The Supreme Court on Monday said it is hearing matters related to severe air pollution in Delhi and National Capital Region “day in and day out” so that people, especially the children, could breath clean air.
The apex court observed this while coming down heavily on the Delhi Transport Department, which has filed an affidavit raising objections over the Environment Pollution Control Authority (EPCA) asking it to purchase five machines to identify polluting vehicles.
The department requested the court to consider asking it to purchase “only one or two machines” for remote sensing technology to identify such vehicles.
“Do not you think that people and children should live in a clean environment?,” a bench comprising Justices Arun Mishra and Deepak Gupta told the counsel appearing for the Delhi Transport Department.
“Why only one or two (machines)? Why not five?”.
The bench said Delhi’s air quality has been at its “best” now after such a long time.
“Today, this year we have the best time so far as (far as) air quality is concerned,” the bench said, adding, “We are taking up this matter day in and day out to ensure clean air”.
“You should not have filed such objections. You can raise valid objections,” the bench observed.
Senior advocate Aparajita Singh, who is assisting the top court as an amicus curiae in the pollution matter, also pointed out to the affidavit filed by transport department and said that air quality in Delhi has come to the best after such a long period only due to the orders passed by the court.
“All this (improvement in air quality) has happened only because of the court,” Singh told the bench.

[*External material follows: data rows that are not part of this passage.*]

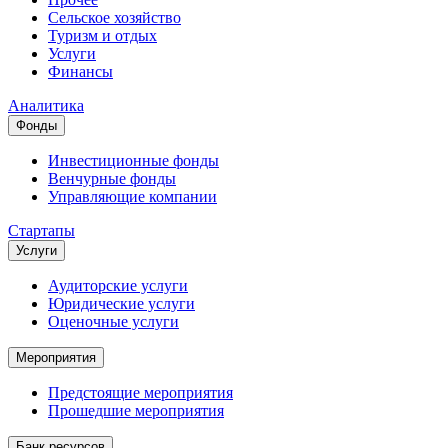
Сельское хозяйство
Туризм и отдых
Услуги
Финансы
Аналитика
Фонды
Инвестиционные фонды
Венчурные фонды
Управляющие компании
Стартапы
Услуги
Аудиторские услуги
Юридические услуги
Оценочные услуги
Мероприятия
Предстоящие мероприятия
Прошедшие мероприятия
Банк ресурсов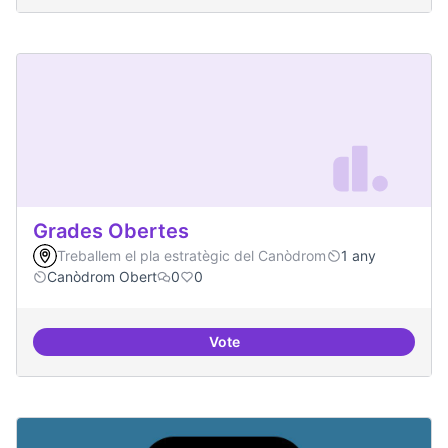
Grades Obertes
Treballem el pla estratègic del Canòdrom
1 any
Canòdrom Obert
0
0
Vote
Grades Obertes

In its affidavit, the Delhi transport department has pointed out “some shortcomings” in the study conducted by International Centre for Automotive Technology (ICAT) which has scanned about 1.76 lakh vehicles and found the remote sensing technology to be useful.
“As regards the EPCA suggestion for purchase of five machines by the Delhi Transport Department, it is submitted that at this initial stage, this court may consider the purchase of only one or two machines by the Delhi Transport Department and the same can be later increased gradually,” the affidavit said.

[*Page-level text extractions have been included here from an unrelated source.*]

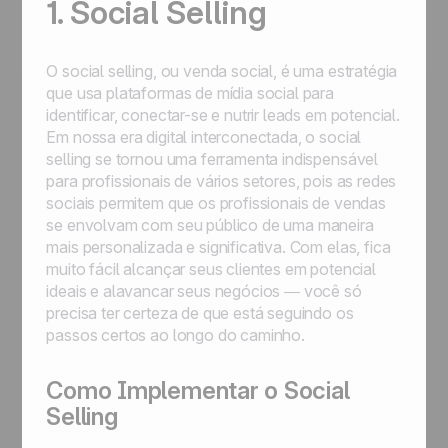
1. Social Selling
O social selling, ou venda social, é uma estratégia
que usa plataformas de mídia social para
identificar, conectar-se e nutrir leads em potencial.
Em nossa era digital interconectada, o social
selling se tornou uma ferramenta indispensável
para profissionais de vários setores, pois as redes
sociais permitem que os profissionais de vendas
se envolvam com seu público de uma maneira
mais personalizada e significativa. Com elas, fica
muito fácil alcançar seus clientes em potencial
ideais e alavancar seus negócios — você só
precisa ter certeza de que está seguindo os
passos certos ao longo do caminho.
Como Implementar o Social
Selling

It said the number of devices can be increased once sufficient experience over a period of time is gained by the Delhi Transport Department and challenges in implementing the remote sensing in India, as pointed out in the ICAT study, are overcome.
The transport department said it can issues tender for induction of remote sensing devices only after the specifications or standards are fixed by the Ministry of Road Transport and Highways (MoRTH) and machines certified accordingly are available.
In a separate affidavit filed in the apex court, the MoRTH has said that considering the “diversity and extensiveness” of the country, the system of remote sensing programme for monitoring on-road emission of vehicles would be possible only on limited stretches.
“The current programme of pollution check through the PUC centres for the vehicles in the idle condition is suitable and for the time being remains an essential part of the pollution management system,” the MORTH said.
The bench, which posted the matter for further hearing after two months, asked the MORTH to file a status report on the issue of remote sensing technology.
On July 29, the top court had asked the MoRTH and Delhi Transport Department to respond to the EPCA’s report on the use of remote sensing technology to help identify polluting vehicles.
The amicus curiae had earlier told the top court that remote sensing technology would help in checking emission of particulate matter (PM) and other hazardous substances like nitrogen oxides (NOx) and sulphur oxides (SOx) from vehicles.
The EPCA report has said that MoRTH needs to frame rules under the Central Motor Vehicle Act and define the scope and use of remote sensing programme for monitoring and enforcement of on-road emissions.
The report said that transport department of Delhi will be responsible for implementation of the programme in the city and once successful, transport departments of national capital region (NCR) districts can be directed to implement the same.
It said that transport department of Delhi can issue global tender for procurement of remote sensing equipment and its operations.
The issue of remote sensing technology has cropped up before the court when it was hearing a matter relating to air pollution in Delhi-NCR.